> **Work to complete**: Search the entries below for the word "Phone" and copy every line where it appears.

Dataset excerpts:

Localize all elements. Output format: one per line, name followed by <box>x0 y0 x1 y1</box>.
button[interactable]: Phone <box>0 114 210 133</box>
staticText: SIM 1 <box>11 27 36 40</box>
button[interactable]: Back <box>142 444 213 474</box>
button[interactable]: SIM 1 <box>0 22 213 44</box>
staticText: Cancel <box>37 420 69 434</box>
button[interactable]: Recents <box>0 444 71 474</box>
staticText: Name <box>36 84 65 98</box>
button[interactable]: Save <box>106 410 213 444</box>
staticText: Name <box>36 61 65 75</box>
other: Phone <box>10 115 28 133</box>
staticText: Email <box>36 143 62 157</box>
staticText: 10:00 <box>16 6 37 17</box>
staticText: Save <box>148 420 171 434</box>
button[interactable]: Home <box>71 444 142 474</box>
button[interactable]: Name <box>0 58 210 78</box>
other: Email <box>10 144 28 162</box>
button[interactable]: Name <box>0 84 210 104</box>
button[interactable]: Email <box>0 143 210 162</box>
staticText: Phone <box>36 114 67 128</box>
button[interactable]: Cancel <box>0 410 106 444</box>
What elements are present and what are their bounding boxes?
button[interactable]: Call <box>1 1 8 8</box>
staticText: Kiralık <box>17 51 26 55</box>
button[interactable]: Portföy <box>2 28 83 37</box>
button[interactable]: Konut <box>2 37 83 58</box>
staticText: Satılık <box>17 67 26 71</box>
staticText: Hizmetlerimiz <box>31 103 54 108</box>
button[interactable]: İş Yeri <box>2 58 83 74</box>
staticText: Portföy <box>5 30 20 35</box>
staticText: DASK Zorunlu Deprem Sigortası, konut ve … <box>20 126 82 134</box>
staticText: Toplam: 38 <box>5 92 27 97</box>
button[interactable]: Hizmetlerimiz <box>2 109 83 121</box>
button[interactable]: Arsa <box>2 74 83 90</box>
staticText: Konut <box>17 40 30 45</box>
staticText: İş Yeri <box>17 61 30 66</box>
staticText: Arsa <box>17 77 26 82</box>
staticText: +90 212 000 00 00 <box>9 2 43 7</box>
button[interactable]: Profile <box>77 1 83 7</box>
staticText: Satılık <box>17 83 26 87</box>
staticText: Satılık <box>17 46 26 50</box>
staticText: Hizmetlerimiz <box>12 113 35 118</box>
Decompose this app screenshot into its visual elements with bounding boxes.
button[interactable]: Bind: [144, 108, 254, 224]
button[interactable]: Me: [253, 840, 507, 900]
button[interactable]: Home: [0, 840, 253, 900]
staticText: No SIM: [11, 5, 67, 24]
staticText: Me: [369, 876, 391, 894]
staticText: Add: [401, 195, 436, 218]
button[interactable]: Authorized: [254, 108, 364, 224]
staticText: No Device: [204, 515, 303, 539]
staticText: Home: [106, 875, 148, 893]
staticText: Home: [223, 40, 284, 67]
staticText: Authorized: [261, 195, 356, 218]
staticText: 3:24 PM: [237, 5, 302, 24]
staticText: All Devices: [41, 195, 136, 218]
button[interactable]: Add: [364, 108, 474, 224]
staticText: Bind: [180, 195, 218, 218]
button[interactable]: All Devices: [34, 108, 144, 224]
--
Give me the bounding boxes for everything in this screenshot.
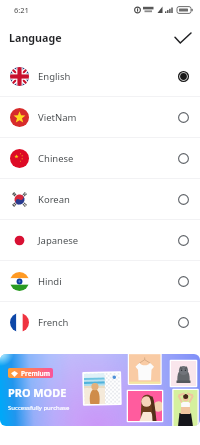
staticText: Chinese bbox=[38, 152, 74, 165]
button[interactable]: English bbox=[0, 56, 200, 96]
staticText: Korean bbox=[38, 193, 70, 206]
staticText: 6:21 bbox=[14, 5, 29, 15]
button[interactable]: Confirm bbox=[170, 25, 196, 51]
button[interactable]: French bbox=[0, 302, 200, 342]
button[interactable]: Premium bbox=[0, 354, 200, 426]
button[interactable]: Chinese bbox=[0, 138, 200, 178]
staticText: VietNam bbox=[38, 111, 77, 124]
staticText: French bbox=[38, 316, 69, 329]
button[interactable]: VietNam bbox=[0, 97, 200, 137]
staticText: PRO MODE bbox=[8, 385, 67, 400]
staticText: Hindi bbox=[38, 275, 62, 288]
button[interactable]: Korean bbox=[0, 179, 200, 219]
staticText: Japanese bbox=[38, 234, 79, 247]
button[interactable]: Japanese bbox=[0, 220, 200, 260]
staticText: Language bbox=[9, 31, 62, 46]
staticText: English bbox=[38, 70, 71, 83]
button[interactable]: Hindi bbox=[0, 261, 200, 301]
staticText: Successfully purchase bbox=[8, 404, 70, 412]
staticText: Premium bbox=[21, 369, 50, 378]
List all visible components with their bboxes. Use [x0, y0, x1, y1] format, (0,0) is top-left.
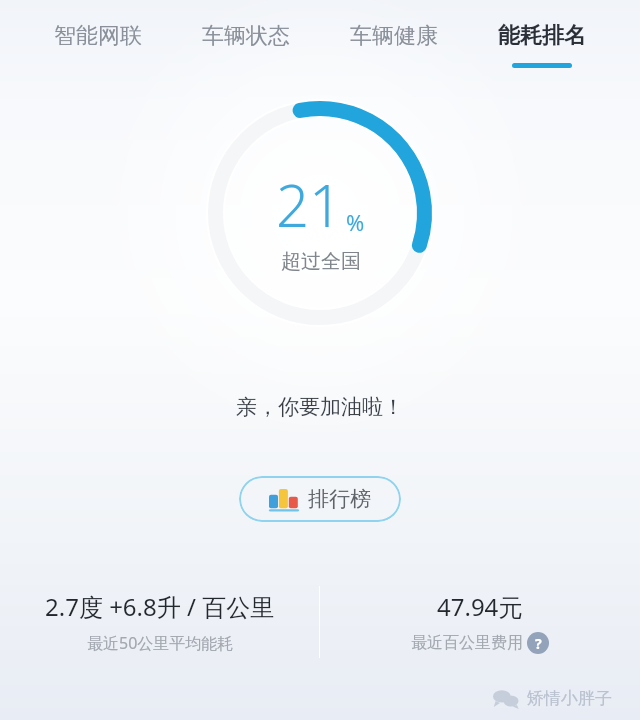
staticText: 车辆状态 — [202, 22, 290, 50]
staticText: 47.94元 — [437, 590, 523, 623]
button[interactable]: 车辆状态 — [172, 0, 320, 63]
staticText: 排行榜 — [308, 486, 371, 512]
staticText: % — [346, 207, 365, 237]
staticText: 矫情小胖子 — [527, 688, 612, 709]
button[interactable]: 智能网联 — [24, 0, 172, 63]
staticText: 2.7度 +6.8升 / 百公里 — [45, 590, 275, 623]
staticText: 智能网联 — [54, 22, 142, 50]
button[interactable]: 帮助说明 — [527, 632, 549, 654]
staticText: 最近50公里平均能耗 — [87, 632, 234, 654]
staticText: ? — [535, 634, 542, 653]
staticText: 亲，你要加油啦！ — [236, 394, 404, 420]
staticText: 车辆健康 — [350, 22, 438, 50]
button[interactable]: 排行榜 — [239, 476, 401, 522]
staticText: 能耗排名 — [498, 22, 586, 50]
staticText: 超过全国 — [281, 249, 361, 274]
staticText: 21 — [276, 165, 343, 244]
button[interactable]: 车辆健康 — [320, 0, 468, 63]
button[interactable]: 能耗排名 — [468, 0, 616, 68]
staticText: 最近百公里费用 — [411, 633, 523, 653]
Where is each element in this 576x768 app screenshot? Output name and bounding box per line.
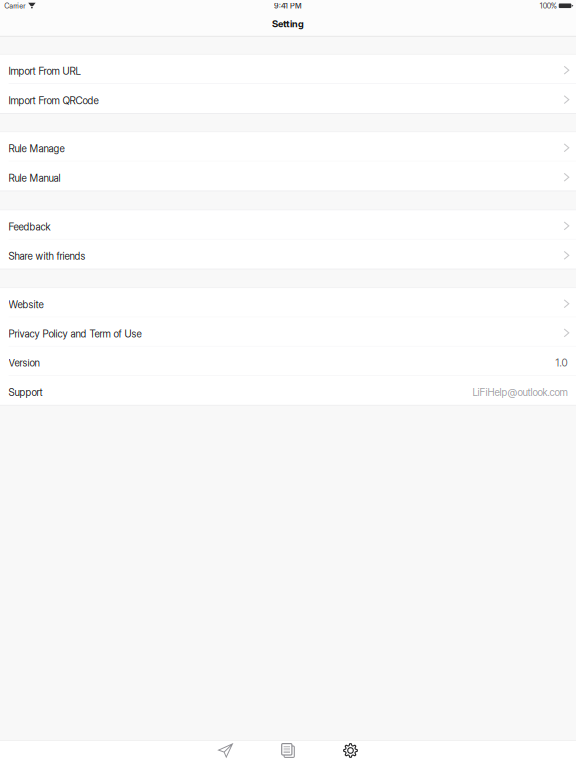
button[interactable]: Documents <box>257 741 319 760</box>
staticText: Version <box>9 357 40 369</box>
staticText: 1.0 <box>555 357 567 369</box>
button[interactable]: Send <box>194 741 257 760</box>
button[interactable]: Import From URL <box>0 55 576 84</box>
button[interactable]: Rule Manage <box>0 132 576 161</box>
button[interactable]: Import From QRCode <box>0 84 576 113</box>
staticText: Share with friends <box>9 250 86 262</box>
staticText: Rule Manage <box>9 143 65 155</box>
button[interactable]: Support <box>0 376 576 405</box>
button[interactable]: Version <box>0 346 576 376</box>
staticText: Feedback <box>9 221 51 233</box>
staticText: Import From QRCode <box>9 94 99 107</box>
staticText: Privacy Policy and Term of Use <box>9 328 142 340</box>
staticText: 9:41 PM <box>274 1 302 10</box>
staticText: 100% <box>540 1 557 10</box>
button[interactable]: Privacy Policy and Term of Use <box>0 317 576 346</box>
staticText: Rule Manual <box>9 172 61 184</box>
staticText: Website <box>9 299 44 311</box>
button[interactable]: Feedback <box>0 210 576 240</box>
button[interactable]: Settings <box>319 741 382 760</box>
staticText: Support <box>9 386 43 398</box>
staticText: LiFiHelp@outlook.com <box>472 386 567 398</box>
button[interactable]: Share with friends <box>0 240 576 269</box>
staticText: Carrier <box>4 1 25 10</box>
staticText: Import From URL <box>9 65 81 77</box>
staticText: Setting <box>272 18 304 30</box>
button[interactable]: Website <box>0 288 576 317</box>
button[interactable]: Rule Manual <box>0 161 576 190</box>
...
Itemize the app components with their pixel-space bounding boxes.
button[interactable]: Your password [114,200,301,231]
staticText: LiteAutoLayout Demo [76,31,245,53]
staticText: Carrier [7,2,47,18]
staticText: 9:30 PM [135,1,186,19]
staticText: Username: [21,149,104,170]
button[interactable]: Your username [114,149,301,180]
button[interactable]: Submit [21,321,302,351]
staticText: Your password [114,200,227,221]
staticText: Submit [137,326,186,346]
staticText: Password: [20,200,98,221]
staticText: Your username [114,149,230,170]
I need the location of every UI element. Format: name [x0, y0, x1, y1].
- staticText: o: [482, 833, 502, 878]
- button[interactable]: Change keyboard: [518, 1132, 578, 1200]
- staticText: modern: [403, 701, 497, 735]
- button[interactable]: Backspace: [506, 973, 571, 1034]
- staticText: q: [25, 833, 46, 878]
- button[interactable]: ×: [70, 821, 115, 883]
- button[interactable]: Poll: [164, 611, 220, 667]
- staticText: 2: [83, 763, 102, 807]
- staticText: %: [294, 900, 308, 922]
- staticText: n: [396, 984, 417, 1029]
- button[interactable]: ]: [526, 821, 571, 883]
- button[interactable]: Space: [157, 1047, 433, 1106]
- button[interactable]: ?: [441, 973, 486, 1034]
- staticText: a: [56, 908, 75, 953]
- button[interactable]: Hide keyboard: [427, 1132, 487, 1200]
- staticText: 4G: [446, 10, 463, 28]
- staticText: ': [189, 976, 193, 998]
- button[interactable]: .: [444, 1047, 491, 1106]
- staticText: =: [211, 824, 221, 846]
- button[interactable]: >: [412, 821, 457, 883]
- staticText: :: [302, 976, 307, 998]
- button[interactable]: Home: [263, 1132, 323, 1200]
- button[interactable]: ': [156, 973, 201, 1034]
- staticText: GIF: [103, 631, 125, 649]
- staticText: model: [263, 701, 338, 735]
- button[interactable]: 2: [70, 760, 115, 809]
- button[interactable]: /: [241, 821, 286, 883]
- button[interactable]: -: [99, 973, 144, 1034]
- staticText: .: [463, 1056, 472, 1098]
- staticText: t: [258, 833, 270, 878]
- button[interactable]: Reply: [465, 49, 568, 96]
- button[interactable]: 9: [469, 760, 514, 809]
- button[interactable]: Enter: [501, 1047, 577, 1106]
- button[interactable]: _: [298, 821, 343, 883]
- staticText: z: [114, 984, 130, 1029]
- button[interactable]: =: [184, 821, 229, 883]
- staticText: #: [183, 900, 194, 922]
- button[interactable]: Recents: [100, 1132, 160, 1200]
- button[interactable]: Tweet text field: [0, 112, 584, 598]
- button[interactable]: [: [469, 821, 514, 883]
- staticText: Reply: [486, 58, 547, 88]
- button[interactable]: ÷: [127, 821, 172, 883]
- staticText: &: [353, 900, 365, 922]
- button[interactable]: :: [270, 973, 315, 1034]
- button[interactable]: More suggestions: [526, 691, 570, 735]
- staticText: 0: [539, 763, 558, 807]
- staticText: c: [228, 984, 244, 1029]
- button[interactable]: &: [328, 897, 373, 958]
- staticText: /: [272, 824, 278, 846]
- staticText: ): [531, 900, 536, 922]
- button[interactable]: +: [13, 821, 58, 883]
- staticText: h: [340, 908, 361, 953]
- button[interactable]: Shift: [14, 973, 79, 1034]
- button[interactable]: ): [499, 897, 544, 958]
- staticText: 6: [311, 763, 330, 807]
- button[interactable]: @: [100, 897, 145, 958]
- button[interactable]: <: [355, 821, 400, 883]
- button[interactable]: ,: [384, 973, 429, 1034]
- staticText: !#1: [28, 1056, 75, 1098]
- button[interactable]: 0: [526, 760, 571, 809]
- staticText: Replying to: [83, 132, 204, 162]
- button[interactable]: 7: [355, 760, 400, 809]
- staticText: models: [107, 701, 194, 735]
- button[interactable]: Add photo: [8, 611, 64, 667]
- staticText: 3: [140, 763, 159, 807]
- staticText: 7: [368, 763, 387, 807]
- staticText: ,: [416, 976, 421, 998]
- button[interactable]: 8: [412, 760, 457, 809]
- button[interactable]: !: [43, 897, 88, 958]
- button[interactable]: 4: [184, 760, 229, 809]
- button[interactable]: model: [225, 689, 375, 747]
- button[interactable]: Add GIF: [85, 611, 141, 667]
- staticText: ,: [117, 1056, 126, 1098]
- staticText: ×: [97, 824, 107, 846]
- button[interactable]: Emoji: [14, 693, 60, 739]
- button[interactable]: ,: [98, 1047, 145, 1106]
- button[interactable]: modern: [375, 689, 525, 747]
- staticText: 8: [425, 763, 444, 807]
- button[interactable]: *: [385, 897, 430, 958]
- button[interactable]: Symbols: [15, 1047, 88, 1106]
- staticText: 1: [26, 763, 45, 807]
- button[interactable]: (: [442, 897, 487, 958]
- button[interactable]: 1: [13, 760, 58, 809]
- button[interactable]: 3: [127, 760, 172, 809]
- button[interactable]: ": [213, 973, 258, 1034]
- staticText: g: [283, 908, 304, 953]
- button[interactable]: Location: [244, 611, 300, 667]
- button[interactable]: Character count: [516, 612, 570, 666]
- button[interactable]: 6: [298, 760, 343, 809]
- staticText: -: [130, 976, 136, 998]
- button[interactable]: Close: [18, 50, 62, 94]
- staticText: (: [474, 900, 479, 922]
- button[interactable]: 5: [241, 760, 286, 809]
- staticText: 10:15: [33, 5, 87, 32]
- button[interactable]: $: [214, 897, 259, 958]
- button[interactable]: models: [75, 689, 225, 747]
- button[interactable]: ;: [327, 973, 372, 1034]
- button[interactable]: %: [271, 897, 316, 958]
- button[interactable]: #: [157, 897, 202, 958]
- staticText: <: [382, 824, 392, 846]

> **Output for this task**:
button[interactable]: Phone <box>0 114 210 133</box>
other: Phone <box>10 115 28 133</box>
staticText: Phone <box>36 114 67 128</box>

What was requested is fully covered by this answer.